At first, the Government tried methodological changes each year. That is borne out by annexe B of the report, which says that special grants were introduced partly as a result of changes to the methodology for calculating standard spending assessments for the financial years 1997-98, 1998-99 and 1999-2000, among others. However, the Government found--the point was well illustrated in the previous debate by the right hon. Member for Skipton and Ripon (Mr. Curry), who mentioned a change that was made in, I believe, social services that disadvantaged his council--that making piecemeal changes, even with the best of intentions, had unintended consequences elsewhere in the system because of the complexity and lack of transparency. That attempt was abandoned.
The Government made a second attempt to achieve fairness. They devised 21 more thoroughgoing options for change, and asked members of the Local Government Association whether they could reach a consensus on which option would be better than the current system. Sadly, they did not rise to the challenge. They could not agree, so that option, too, was ruled out.

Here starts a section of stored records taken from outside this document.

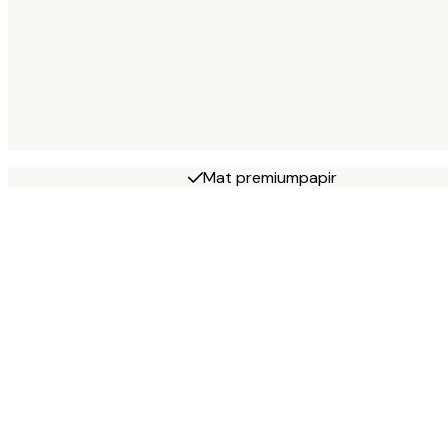
Mat premiumpapir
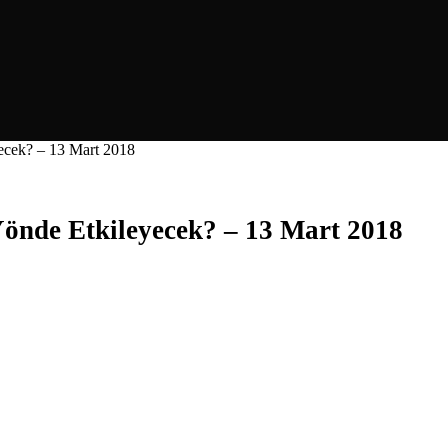
ecek? – 13 Mart 2018
Yönde Etkileyecek? – 13 Mart 2018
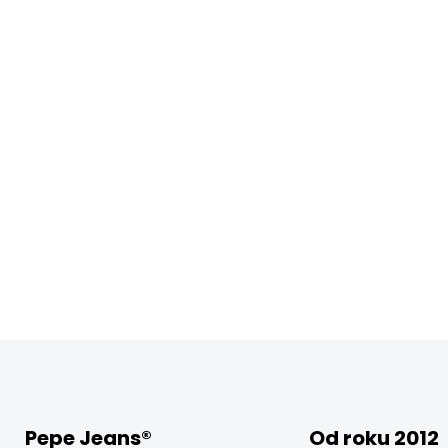
Pepe Jeans®
Od roku 2012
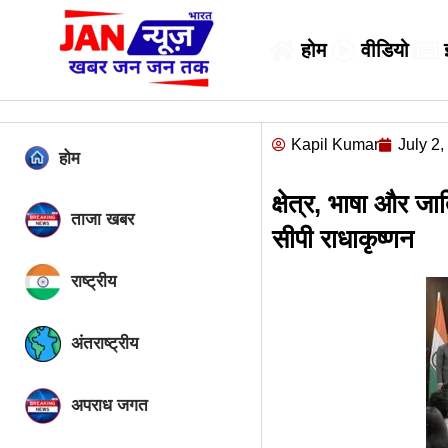
होम
वीडियो
Kapil Kumar
July 2
होम
क्षेत्र, भाषा और जा
ताजा खबर
सीपी राधाकृष्णन
राष्ट्रीय
अंतराष्ट्रीय
अपराध जगत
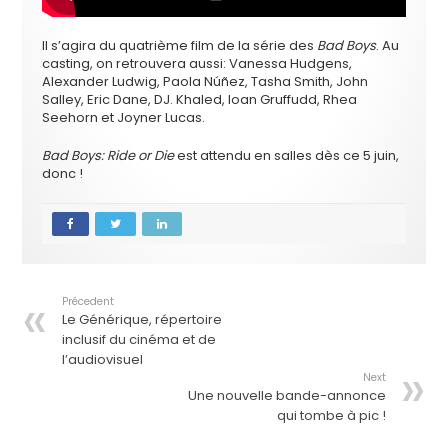
Il s’agira du quatrième film de la série des
Bad Boys
. Au
casting, on retrouvera aussi: Vanessa Hudgens,
Alexander Ludwig, Paola Núñez, Tasha Smith, John
Salley, Eric Dane, DJ. Khaled, Ioan Gruffudd, Rhea
Seehorn et Joyner Lucas.
Bad Boys: Ride or Die
est attendu en salles dès ce 5 juin,
donc !
Précedent
Le Générique, répertoire
inclusif du cinéma et de
l’audiovisuel
Next
Une nouvelle bande-annonce
qui tombe à pic !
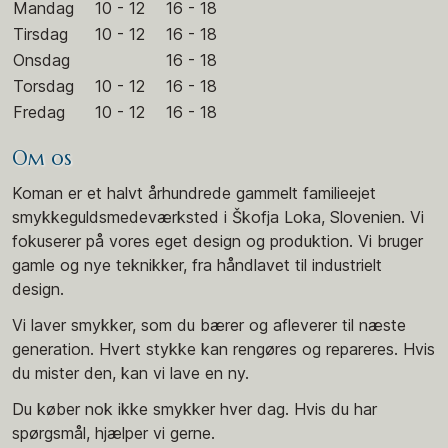
Mandag
10 - 12
16 - 18
Tirsdag
10 - 12
16 - 18
Onsdag
16 - 18
Torsdag
10 - 12
16 - 18
Fredag
10 - 12
16 - 18
Om os
Koman er et halvt århundrede gammelt familieejet
smykkeguldsmedeværksted i Škofja Loka, Slovenien. Vi
fokuserer på vores eget design og produktion. Vi bruger
gamle og nye teknikker, fra håndlavet til industrielt
design.
Vi laver smykker, som du bærer og afleverer til næste
generation. Hvert stykke kan rengøres og repareres. Hvis
du mister den, kan vi lave en ny.
Du køber nok ikke smykker hver dag. Hvis du har
spørgsmål, hjælper vi gerne.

Plan C was for the Government to suggest their own changes as a prelude to consultation, and they did so by publishing the Green Paper. The great interest in change among the public outside the House is shown by the fact that, as the Minister said, there have been 16,000 responses to the Green Paper--a tremendously high number. I look forward to hearing the Government's response when they have considered them all.

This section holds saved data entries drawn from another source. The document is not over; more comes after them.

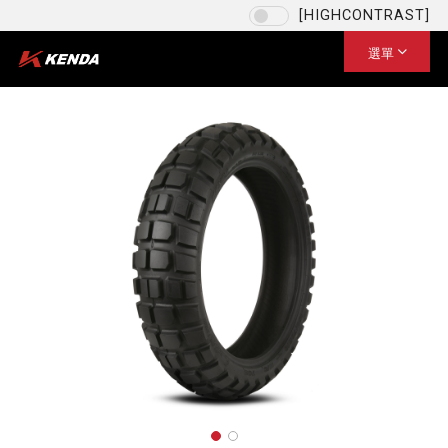
[HIGHCONTRAST]
語言
台灣 / 繁體中文
選單
選擇您的語言
US / English
EU / English
US / English
台灣 / 繁體中文
CN / 简体中文
保存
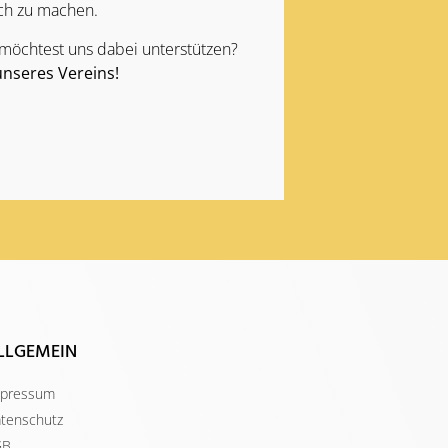
ch zu machen.
 möchtest uns dabei unterstützen?
unseres Vereins!
LLGEMEIN
pressum
tenschutz
GB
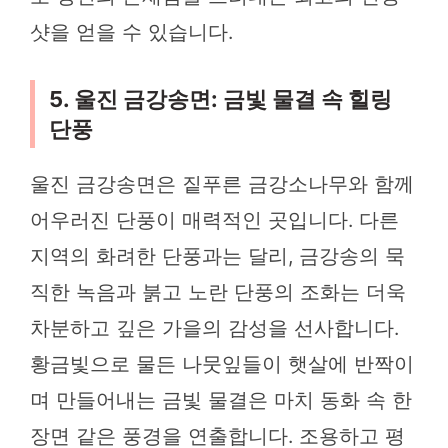
샷을 얻을 수 있습니다.
5. 울진 금강송면: 금빛 물결 속 힐링
단풍
울진 금강송면은 짙푸른 금강소나무와 함께
어우러진 단풍이 매력적인 곳입니다. 다른
지역의 화려한 단풍과는 달리, 금강송의 묵
직한 녹음과 붉고 노란 단풍의 조화는 더욱
차분하고 깊은 가을의 감성을 선사합니다.
황금빛으로 물든 나뭇잎들이 햇살에 반짝이
며 만들어내는 금빛 물결은 마치 동화 속 한
장면 같은 풍경을 연출합니다. 조용하고 평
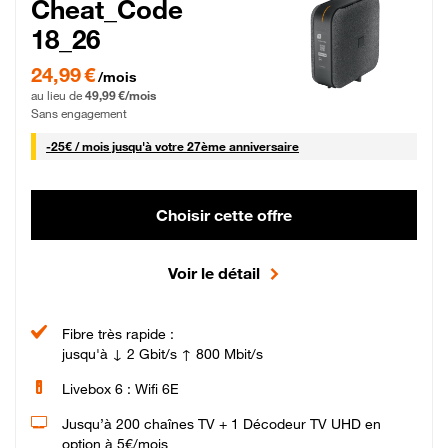
Cheat_Code
18_26
24,99 € par mois pendant 0 mois puis 49,99 € par mois, Sans engagement
24,99 €
/mois
au lieu de
49,99 €/mois
Sans engagement
25 € par mois
-
25€ / mois
jusqu'à votre 27ème anniversaire
Choisir cette offre
Voir le détail
Fibre très rapide :
jusqu'à ↓ 2 Gbit/s ↑ 800 Mbit/s
Livebox 6 : Wifi 6E
Jusqu’à 200 chaînes TV + 1 Décodeur TV UHD en
option à 5€/mois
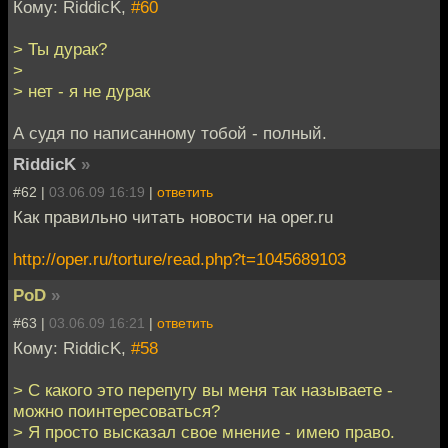
Кому: RiddicK,
#60
> Ты дурак?
>
> нет - я не дурак
А судя по написанному тобой - полный.
RiddicK
»
#62 |
03.06.09 16:19
|
ответить
Как правильно читать новости на oper.ru
http://oper.ru/torture/read.php?t=1045689103
PoD
»
#63 |
03.06.09 16:21
|
ответить
Кому: RiddicK,
#58
> С какого это перепугу вы меня так называете -
можно поинтересоваться?
> Я просто высказал свое мнение - имею право.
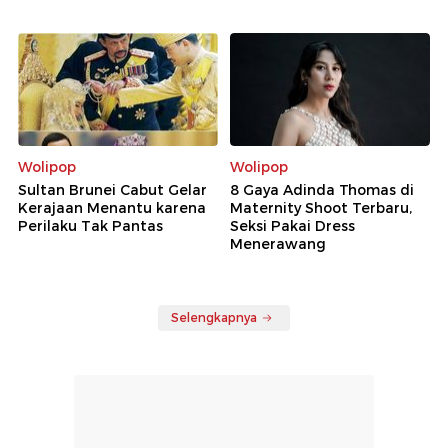
Wolipop
Wolipop
Sultan Brunei Cabut Gelar
8 Gaya Adinda Thomas di
Kerajaan Menantu karena
Maternity Shoot Terbaru,
Perilaku Tak Pantas
Seksi Pakai Dress
Menerawang
Selengkapnya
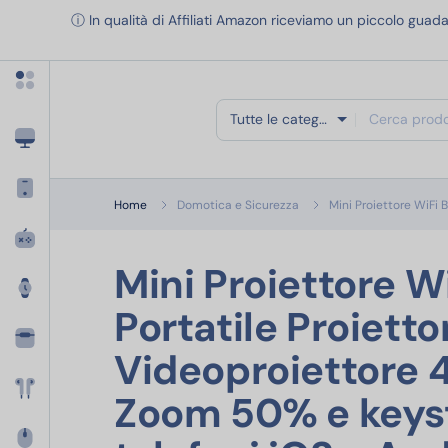
Apri menu categorie
ⓘ In qualità di Affiliati Amazon riceviamo un piccolo guada
Tutte le categorie
Home
Domotica e Sicurezza
Mini Proiettore WiFi 
Mini Proiettore W
Portatile Proiett
Videoproiettore 
Zoom 50% e keyst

The elements in the Green Paper that I believe will do away with the need for special grants are, first, the introduction of a formal system of ceilings and floors, which would ensure that there were no great winners or losers in the distribution of central grant from one year to the next and would bring certainty and an ability to plan local government's finances.
Secondly, I look forward to the introduction of minimum entitlement for each pupil in education. I realise that that is too simplistic on its own. That is why the Green Paper refers to making adjustments for deprivation and for recruitment and retention. The key to those elements is preventing future Governments from dabbling in those adjustments for political reasons.

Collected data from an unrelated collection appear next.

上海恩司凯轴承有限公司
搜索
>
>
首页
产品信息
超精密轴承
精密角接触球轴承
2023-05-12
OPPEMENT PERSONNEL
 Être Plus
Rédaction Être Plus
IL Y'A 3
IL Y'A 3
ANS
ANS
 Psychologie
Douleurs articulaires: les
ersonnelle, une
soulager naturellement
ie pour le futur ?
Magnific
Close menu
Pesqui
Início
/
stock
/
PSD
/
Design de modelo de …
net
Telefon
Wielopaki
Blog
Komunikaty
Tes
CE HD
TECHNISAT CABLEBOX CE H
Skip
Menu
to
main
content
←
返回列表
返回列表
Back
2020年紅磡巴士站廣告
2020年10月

The Office for National Statistics will have an important role. It is already charged with developing ward-based statistics, which will help to establish factual deprivation figures. I know from my experience of serving on the Select Committee on the Treasury that the office is working to ensure that its figures on recruitment and retention are more accurate.
If the proposals in the Green Paper eventually form the new system, we will not need the special grants that we debate and vote on each year. We will then have a fairer system, and I will be able to look teachers and parents in the eye and say that we have a system that treats schoolchildren in Staffordshire as fairly as pupils in other parts of the country.